ACTION ITEM: Count the lines below that contain the word "other", and reply with that number alone.

[Opening DATA RECORDS section]

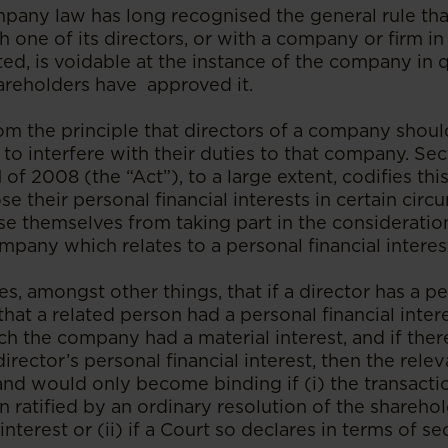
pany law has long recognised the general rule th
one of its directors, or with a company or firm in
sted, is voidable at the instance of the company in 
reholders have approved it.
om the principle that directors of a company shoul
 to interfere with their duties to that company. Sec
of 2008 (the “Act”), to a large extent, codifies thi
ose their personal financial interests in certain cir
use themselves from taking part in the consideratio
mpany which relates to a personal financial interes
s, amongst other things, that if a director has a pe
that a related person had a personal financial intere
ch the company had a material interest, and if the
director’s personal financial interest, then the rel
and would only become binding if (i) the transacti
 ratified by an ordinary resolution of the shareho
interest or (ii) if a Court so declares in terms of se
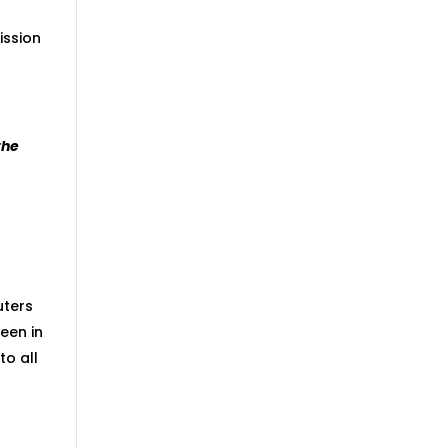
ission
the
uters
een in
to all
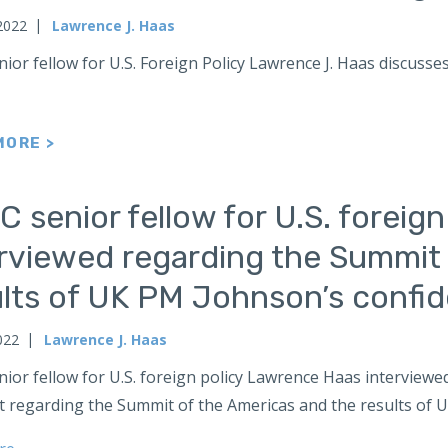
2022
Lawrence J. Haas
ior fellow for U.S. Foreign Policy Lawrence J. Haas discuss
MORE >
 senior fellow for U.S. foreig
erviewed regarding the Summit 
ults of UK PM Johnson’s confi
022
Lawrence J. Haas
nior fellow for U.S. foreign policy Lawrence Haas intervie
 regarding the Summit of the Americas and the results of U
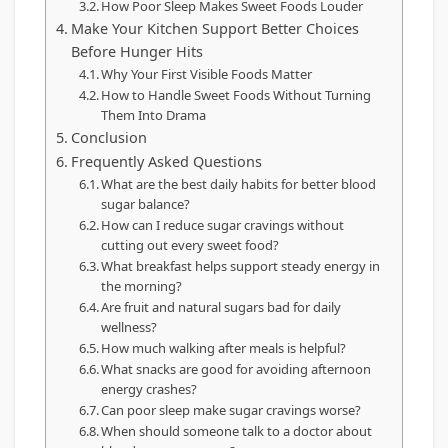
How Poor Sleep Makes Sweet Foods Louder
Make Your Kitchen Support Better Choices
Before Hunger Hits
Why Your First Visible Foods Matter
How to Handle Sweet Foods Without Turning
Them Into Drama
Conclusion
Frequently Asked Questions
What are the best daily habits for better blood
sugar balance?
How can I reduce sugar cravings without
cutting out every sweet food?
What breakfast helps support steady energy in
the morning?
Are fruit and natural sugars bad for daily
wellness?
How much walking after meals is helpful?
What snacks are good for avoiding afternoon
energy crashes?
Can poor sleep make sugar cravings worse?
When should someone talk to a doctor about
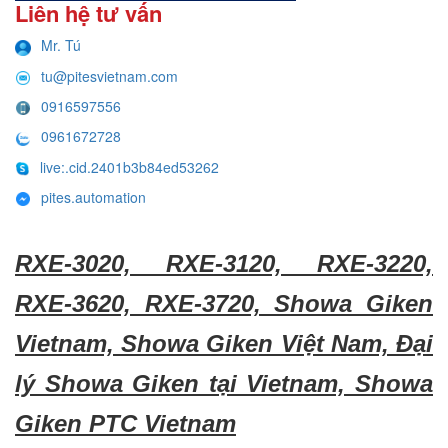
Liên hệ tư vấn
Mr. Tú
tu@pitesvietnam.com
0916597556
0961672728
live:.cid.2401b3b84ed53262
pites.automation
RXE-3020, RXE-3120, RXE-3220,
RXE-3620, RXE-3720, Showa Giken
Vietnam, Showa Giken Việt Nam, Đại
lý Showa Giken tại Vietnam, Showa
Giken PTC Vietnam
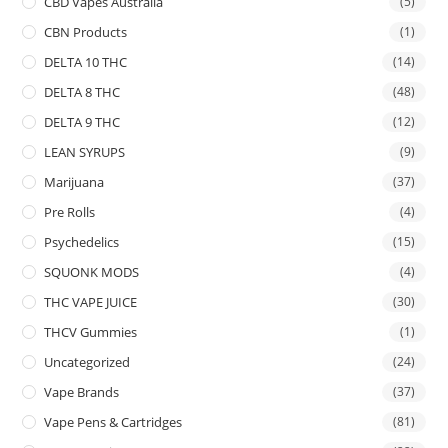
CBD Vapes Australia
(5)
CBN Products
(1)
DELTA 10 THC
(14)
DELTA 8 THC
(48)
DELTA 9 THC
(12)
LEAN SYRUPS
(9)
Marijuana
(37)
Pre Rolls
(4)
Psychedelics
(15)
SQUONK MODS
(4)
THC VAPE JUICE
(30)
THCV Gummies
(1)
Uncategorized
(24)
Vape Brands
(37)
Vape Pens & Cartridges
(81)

[Closing DATA RECORDS section]
[Opening DATA RECORDS section]

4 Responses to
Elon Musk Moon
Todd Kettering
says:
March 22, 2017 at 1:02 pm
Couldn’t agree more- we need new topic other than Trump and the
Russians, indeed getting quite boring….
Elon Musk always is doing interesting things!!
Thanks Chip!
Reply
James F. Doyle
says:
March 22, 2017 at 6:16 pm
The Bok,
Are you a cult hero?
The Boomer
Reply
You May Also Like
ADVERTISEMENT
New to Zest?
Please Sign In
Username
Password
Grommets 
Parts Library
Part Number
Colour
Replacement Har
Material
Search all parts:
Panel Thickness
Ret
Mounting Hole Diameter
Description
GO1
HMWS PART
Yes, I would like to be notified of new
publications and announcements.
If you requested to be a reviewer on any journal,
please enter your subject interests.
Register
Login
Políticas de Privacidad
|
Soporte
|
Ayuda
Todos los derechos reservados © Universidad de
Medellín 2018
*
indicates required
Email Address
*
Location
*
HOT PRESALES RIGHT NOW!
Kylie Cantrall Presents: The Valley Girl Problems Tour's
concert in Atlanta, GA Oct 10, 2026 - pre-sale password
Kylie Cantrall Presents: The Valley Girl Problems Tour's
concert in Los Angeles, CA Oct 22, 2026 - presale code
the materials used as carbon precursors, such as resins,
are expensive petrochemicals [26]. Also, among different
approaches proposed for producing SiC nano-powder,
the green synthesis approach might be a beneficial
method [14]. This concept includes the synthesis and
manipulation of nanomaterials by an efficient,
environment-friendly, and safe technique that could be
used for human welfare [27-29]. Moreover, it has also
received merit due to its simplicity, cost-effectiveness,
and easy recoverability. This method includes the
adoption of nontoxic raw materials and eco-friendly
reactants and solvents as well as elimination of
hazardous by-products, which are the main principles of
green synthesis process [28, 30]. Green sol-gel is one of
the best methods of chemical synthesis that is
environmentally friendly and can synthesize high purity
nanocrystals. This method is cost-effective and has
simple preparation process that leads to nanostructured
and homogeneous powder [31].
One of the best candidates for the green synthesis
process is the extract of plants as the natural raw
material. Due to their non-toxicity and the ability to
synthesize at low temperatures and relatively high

[Closing DATA RECORDS section]

SOLUTION TO THIS TASK: 2